Workers’ Comp is a Right (WCIAR)

In September 2017, the Ontario Network of Injured Workers’ Group (ONIWG) launched the Workers’ Comp is a Right campaign. The province-wide drive calls for a strong public workers’ compensation system that operates according to its founding principles.

  1. No cuts based on phantom jobs! (deeming).
  2. Listen to injured workers’ treating healthcare professionals.
  3. Stop cutting benefits based on “pre-existing conditions.”

Demand #1: No cuts based on phantom jobs.

Deeming, or determining, is when the WSIB pretends an injured worker has a job even when they don’t, and even when they’re unemployed. The WSIB then pretends the injured worker earns a salary at that non-existent job.

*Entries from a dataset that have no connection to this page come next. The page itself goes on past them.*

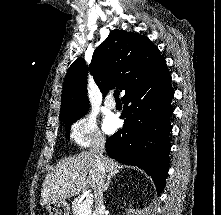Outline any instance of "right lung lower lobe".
I'll return each instance as SVG.
<instances>
[{"label":"right lung lower lobe","mask_w":221,"mask_h":215,"mask_svg":"<svg viewBox=\"0 0 221 215\" xmlns=\"http://www.w3.org/2000/svg\"><path fill=\"white\" fill-rule=\"evenodd\" d=\"M167 68L122 98L123 129L106 141L109 157L146 171L154 180L158 194L168 172L173 98Z\"/></svg>","instance_id":"1"}]
</instances>
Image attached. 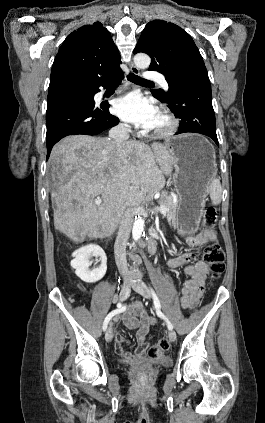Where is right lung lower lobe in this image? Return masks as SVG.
Returning <instances> with one entry per match:
<instances>
[{
	"instance_id": "obj_1",
	"label": "right lung lower lobe",
	"mask_w": 265,
	"mask_h": 423,
	"mask_svg": "<svg viewBox=\"0 0 265 423\" xmlns=\"http://www.w3.org/2000/svg\"><path fill=\"white\" fill-rule=\"evenodd\" d=\"M122 79V72L105 82L70 86L48 92L46 111L47 159L54 144L68 135H98L117 125L118 118L109 113V104H95L99 87Z\"/></svg>"
}]
</instances>
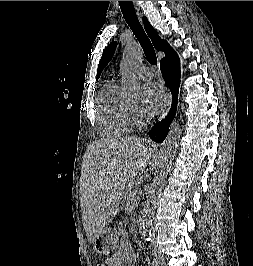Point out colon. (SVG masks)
<instances>
[{
    "label": "colon",
    "mask_w": 253,
    "mask_h": 266,
    "mask_svg": "<svg viewBox=\"0 0 253 266\" xmlns=\"http://www.w3.org/2000/svg\"><path fill=\"white\" fill-rule=\"evenodd\" d=\"M99 266H107L106 263H100Z\"/></svg>",
    "instance_id": "colon-1"
}]
</instances>
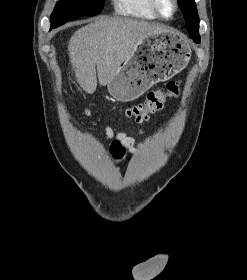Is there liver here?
Masks as SVG:
<instances>
[{"label": "liver", "mask_w": 247, "mask_h": 280, "mask_svg": "<svg viewBox=\"0 0 247 280\" xmlns=\"http://www.w3.org/2000/svg\"><path fill=\"white\" fill-rule=\"evenodd\" d=\"M170 31L164 25L126 17L98 19L78 29L70 38L68 51L77 82L86 93L112 79L147 36Z\"/></svg>", "instance_id": "1"}]
</instances>
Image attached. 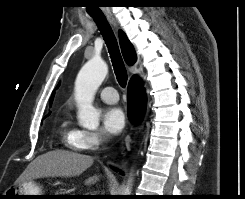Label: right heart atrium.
Wrapping results in <instances>:
<instances>
[{"mask_svg":"<svg viewBox=\"0 0 245 199\" xmlns=\"http://www.w3.org/2000/svg\"><path fill=\"white\" fill-rule=\"evenodd\" d=\"M107 141V135L102 130L80 131V145L84 150H94Z\"/></svg>","mask_w":245,"mask_h":199,"instance_id":"1","label":"right heart atrium"}]
</instances>
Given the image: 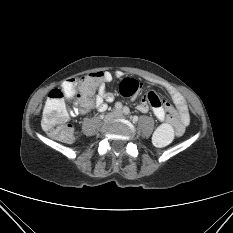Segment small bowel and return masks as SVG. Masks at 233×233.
<instances>
[{
    "label": "small bowel",
    "instance_id": "1",
    "mask_svg": "<svg viewBox=\"0 0 233 233\" xmlns=\"http://www.w3.org/2000/svg\"><path fill=\"white\" fill-rule=\"evenodd\" d=\"M121 77L122 72L102 73V78L97 88V93L94 96H87L82 85L78 88V95L76 98L77 108L73 110V114H87L91 109L96 108L99 111H105L108 104L114 100V96L107 92L106 86L113 80V77ZM165 89L172 98L175 106H172L166 100L160 99L155 92H149L142 101L138 104L137 108L140 112L146 113L151 108L155 116L160 121L167 120L175 129L176 135H182L187 123L189 122V114L186 101L182 94L174 87L165 85ZM77 90V84H73L69 88L71 94Z\"/></svg>",
    "mask_w": 233,
    "mask_h": 233
}]
</instances>
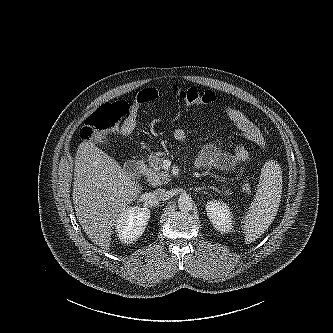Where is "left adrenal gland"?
Returning <instances> with one entry per match:
<instances>
[{
	"instance_id": "a2214340",
	"label": "left adrenal gland",
	"mask_w": 333,
	"mask_h": 333,
	"mask_svg": "<svg viewBox=\"0 0 333 333\" xmlns=\"http://www.w3.org/2000/svg\"><path fill=\"white\" fill-rule=\"evenodd\" d=\"M204 189H206L205 187H198V188H195L194 190L196 191V192H198V191H201V190H204Z\"/></svg>"
}]
</instances>
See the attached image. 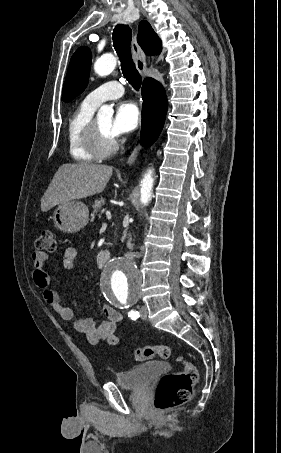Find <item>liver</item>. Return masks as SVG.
I'll return each instance as SVG.
<instances>
[{
  "mask_svg": "<svg viewBox=\"0 0 281 453\" xmlns=\"http://www.w3.org/2000/svg\"><path fill=\"white\" fill-rule=\"evenodd\" d=\"M112 170L113 166L94 162L62 164L41 198V210L47 212L56 204H65L75 198H86L103 192Z\"/></svg>",
  "mask_w": 281,
  "mask_h": 453,
  "instance_id": "liver-1",
  "label": "liver"
}]
</instances>
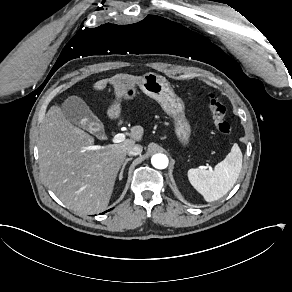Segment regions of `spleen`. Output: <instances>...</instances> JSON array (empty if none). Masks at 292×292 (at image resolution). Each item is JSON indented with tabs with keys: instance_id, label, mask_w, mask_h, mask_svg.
Listing matches in <instances>:
<instances>
[{
	"instance_id": "1",
	"label": "spleen",
	"mask_w": 292,
	"mask_h": 292,
	"mask_svg": "<svg viewBox=\"0 0 292 292\" xmlns=\"http://www.w3.org/2000/svg\"><path fill=\"white\" fill-rule=\"evenodd\" d=\"M242 159L241 149L234 144L230 153L214 170L189 169L188 179L207 202L218 200L231 190L237 181L242 169Z\"/></svg>"
}]
</instances>
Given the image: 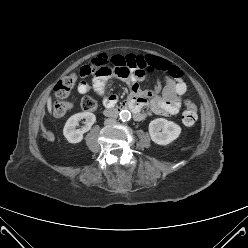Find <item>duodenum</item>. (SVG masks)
I'll use <instances>...</instances> for the list:
<instances>
[{
	"instance_id": "1",
	"label": "duodenum",
	"mask_w": 248,
	"mask_h": 248,
	"mask_svg": "<svg viewBox=\"0 0 248 248\" xmlns=\"http://www.w3.org/2000/svg\"><path fill=\"white\" fill-rule=\"evenodd\" d=\"M123 110H131L133 113H135V107L133 102L127 99L117 108H106L104 114L106 116L115 117Z\"/></svg>"
}]
</instances>
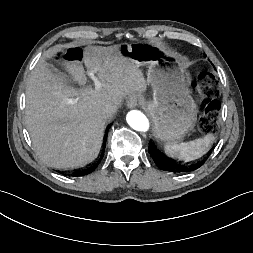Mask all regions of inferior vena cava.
<instances>
[{
	"label": "inferior vena cava",
	"mask_w": 253,
	"mask_h": 253,
	"mask_svg": "<svg viewBox=\"0 0 253 253\" xmlns=\"http://www.w3.org/2000/svg\"><path fill=\"white\" fill-rule=\"evenodd\" d=\"M117 108L118 107L114 104H106L103 108V113L105 114L106 117L109 118L116 113Z\"/></svg>",
	"instance_id": "1"
}]
</instances>
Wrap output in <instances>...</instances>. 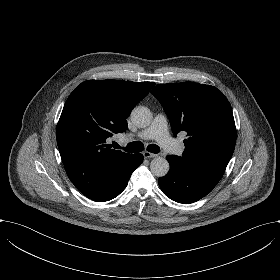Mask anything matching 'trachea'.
<instances>
[{"mask_svg": "<svg viewBox=\"0 0 280 280\" xmlns=\"http://www.w3.org/2000/svg\"><path fill=\"white\" fill-rule=\"evenodd\" d=\"M126 152H141L144 149V145L141 141H133L127 144L126 147H123ZM147 150L151 153L157 154L160 152V148L156 144H150L147 147Z\"/></svg>", "mask_w": 280, "mask_h": 280, "instance_id": "trachea-1", "label": "trachea"}]
</instances>
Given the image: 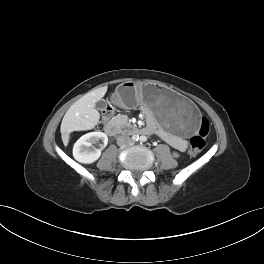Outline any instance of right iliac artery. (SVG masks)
I'll return each mask as SVG.
<instances>
[{
	"instance_id": "82829eb1",
	"label": "right iliac artery",
	"mask_w": 264,
	"mask_h": 264,
	"mask_svg": "<svg viewBox=\"0 0 264 264\" xmlns=\"http://www.w3.org/2000/svg\"><path fill=\"white\" fill-rule=\"evenodd\" d=\"M132 139H133L134 141H138V140H139V135H138V134L133 135V136H132Z\"/></svg>"
}]
</instances>
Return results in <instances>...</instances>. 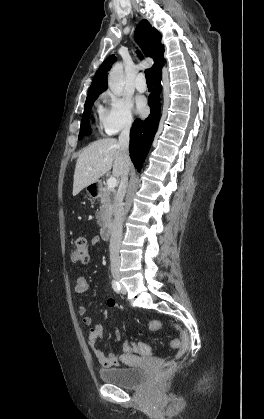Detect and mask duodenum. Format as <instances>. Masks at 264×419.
<instances>
[{"label": "duodenum", "mask_w": 264, "mask_h": 419, "mask_svg": "<svg viewBox=\"0 0 264 419\" xmlns=\"http://www.w3.org/2000/svg\"><path fill=\"white\" fill-rule=\"evenodd\" d=\"M92 194L96 195L98 193V186L94 185L91 188ZM113 234V224L112 223H106L102 229H101V237L104 240H109L112 237Z\"/></svg>", "instance_id": "obj_1"}]
</instances>
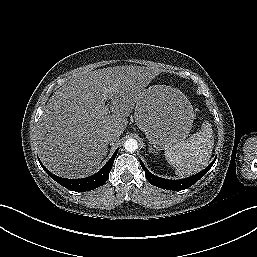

That imaginary salary is used as justification to cut that injured worker’s benefits.

Frequently, the WSIB deems injured workers to have these phantom jobs even when the worker is medically unable to work or actually obtain employment.

Demand #2: Listen to injured workers’ treating healthcare professionals.

The WSIB has a systemic problem: It regularly ignores medical evidence provided by both the doctors and health care providers of injured workers.

Often, the WSIB forces injured workers back to work despite health care professionals’ evidence that it is unsafe. The Board often denies treatment or medication prescribed by their doctors as well.

This puts workers at risk of re-injury, prolongs their recovery, and is really just another means of cutting benefits.

Demand #3: Stop cutting benefits based on “pre-existing conditions.”

** On December 15, 2017, the WSIB announced it would abolish its policy on pre-existing conditions and review about 4,500 cases where Injured Workers’ benefits were cut as a result of that policy

The WSIB’s common practice is to blame ongoing real injuries and disabilities on conditions it claims existed before the work injury.

Too often, these pre-existing conditions that the WSIB points to never actually affected the person until they were injured at work. In many cases, these injured workers had no previous diagnosis of any pre-existing condition nor any symptoms.

Yet the WSIB claims that the ‘real’ source of the injury was pre-existing and terminates the worker’s benefits.